It isn't body dysmorphia to want to post images that have acne cleaned up or where you look thinner. It's just real life. Snap chat and Instagram tend to make it a bit easier by having filters that (unnaturally) do a lot of stuff to airbrush photos and fix all kinds of things. And the fact that you posted an image with your complexion cleaned up or where your eyes look bigger than they are or where you look a little thinner than you are doesn't make you maladjusted, nor will it become a political liability later on in life.

Obviously teens need to be careful what they post. Posts of people partying, using drugs, or are racist in some way certainly could come back later on to effect employment or other aspirations. But that isn't what this post was about. It was simply about whether people are using photo filters because they desperately want to be as beautiful as some of the fake celebs out there, like the Kardashians.
It is body dysmorphic to think that smeared and pinched, fake image is the more appealing version of 'you'. Because it isn't you! It isn't even you with make up in the right light.
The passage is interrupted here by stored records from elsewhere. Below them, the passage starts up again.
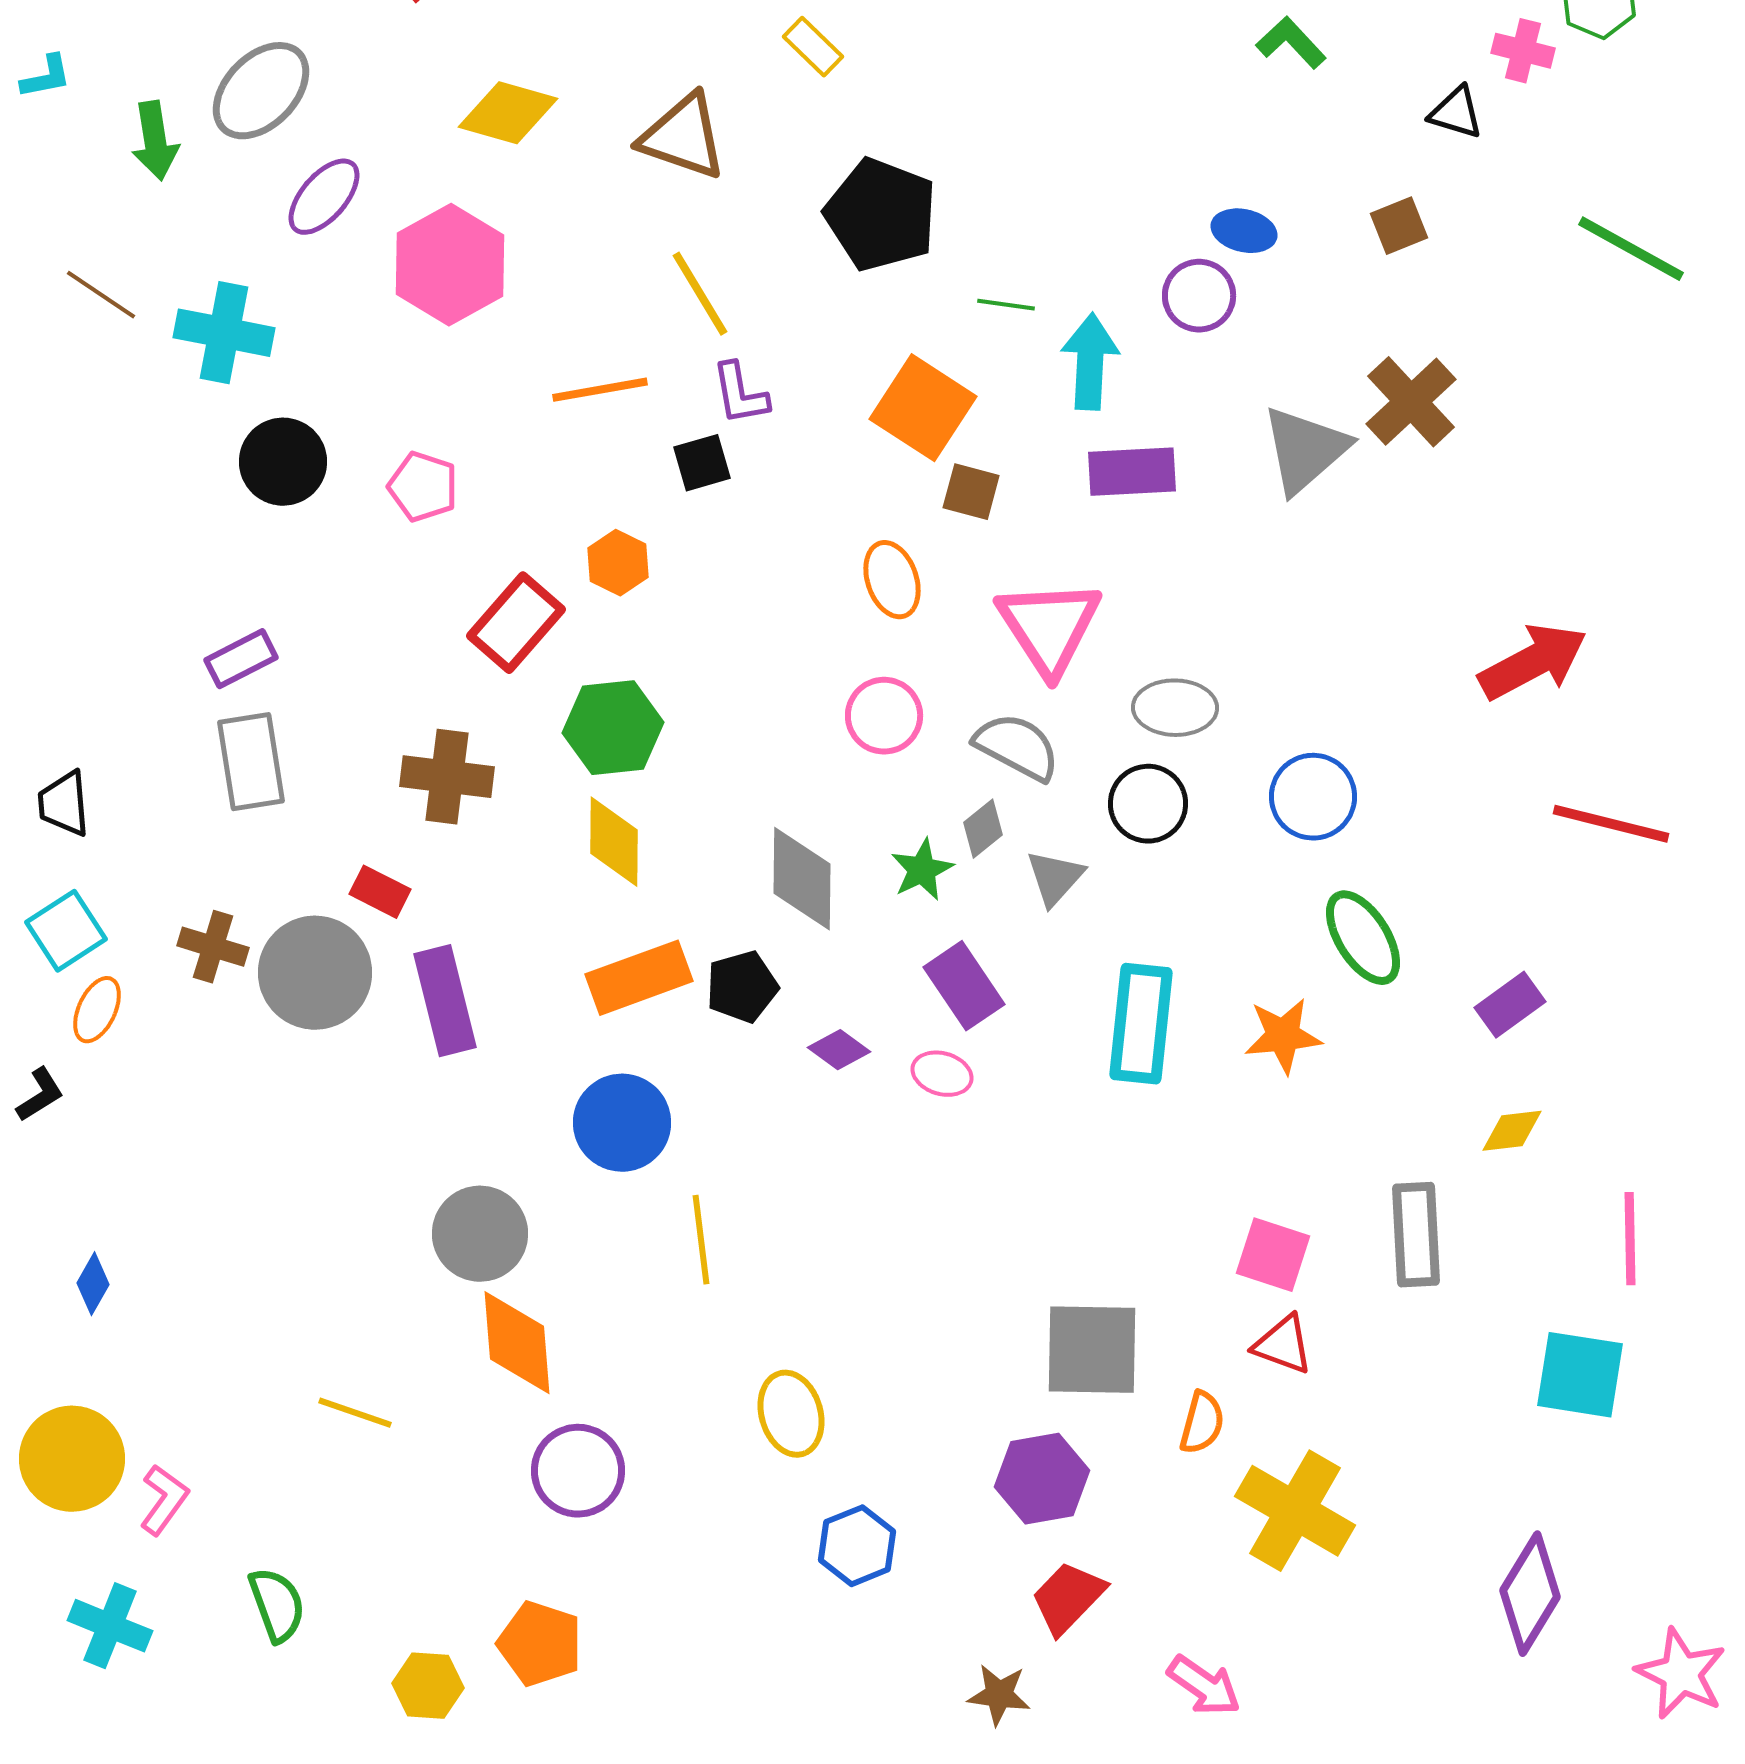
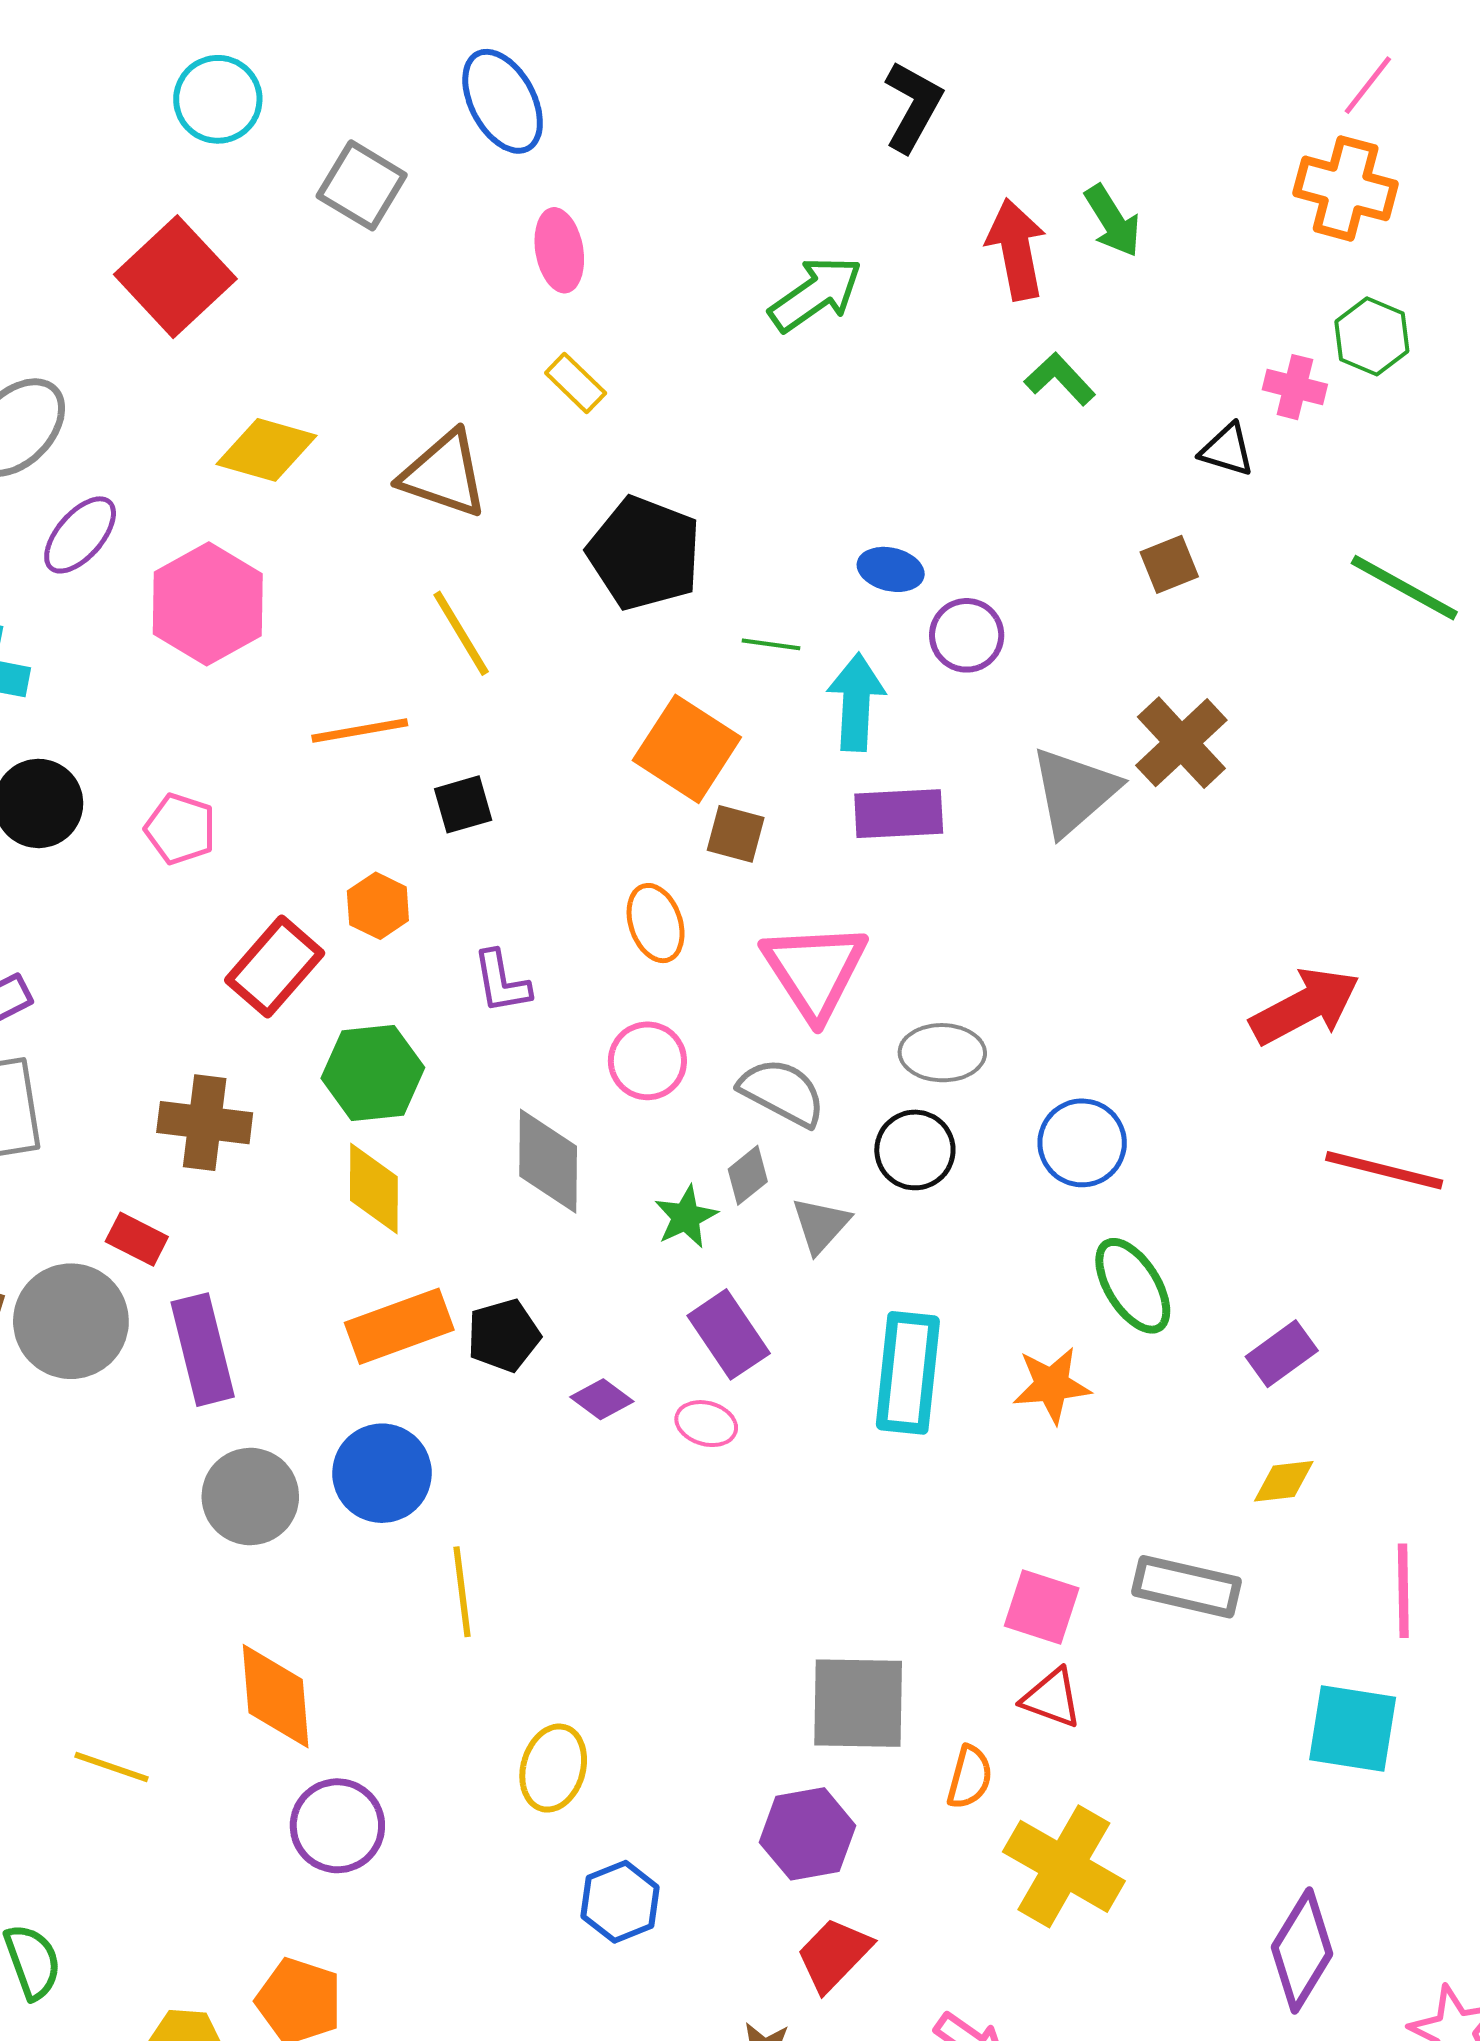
blue ellipse: (1244, 231) -> (891, 569), moved
purple L-shape: (740, 394) -> (502, 982), moved
gray diamond: (802, 879) -> (548, 1161), moved
gray circle: (480, 1234) -> (250, 1497), moved
gray rectangle: (1416, 1235) -> (1186, 1587), turned -74
yellow ellipse: (791, 1414) -> (553, 1768), turned 32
But the issue goes deeper than wanting to look like fake celebs.. because the fake celebs are looking more and more plastick each generation. And teen years are when we start really start solidifying more of who we are. It is also one of the more fragile times for ego. People generally want to fit in and be accepted. Kids especially try to make false images of who they are online.. from how they look, to who they know, and how exciting their lives are to prop themselves socially. Just look at instagram.. it has become a cesspool of fakeness. Facebook is not much better.. If this is 'normal' then our society is in trouble..


Eventually kids start to think this is the norm and start to weigh themselves vs that unobtainable 'norm.' That's how bigger issues start..


"Cyber bullying" is a big deal today.. suicides happen because of this garbage. And it isn't just boys attacking boys.. but mean girls attacking other girls based on their looks or lifestyle. The 'haves' setting into the minds of the 'have nots' of the internet what it means to have value and self worth. Keep in mind the internet is closer to the real world for a lot of kids today than the actual real world. And there are a lot of larger, concerning trends online.. such as having a large amount of followers and 'likes'.. usually based on a bunch of lies of who you are in reality.